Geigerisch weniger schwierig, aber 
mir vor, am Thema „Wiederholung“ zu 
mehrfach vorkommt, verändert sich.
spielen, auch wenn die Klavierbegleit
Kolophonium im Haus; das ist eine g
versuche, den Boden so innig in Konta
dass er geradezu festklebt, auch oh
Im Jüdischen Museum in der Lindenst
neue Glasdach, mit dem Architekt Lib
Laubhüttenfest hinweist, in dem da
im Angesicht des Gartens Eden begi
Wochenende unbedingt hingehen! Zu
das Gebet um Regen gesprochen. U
====================
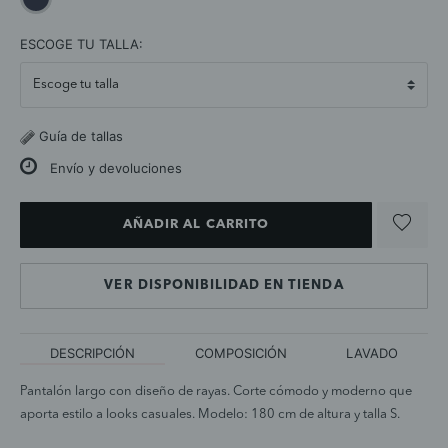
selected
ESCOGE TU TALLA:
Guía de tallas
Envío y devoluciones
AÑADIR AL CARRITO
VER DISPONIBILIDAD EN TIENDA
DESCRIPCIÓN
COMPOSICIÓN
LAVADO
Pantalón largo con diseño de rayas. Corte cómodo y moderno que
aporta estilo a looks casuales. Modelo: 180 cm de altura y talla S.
====================
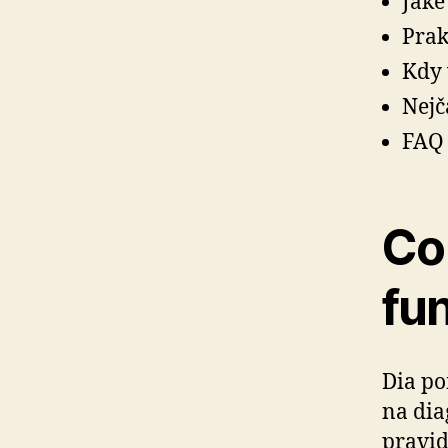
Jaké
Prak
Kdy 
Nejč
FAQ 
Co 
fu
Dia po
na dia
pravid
====================
## TASK INSTRUCTIONS
Lines of the material in which the word "auch" occurs are to be copied out.

## RESPONSE
spielen, auch wenn die Klavierbegleit
dass er geradezu festklebt, auch oh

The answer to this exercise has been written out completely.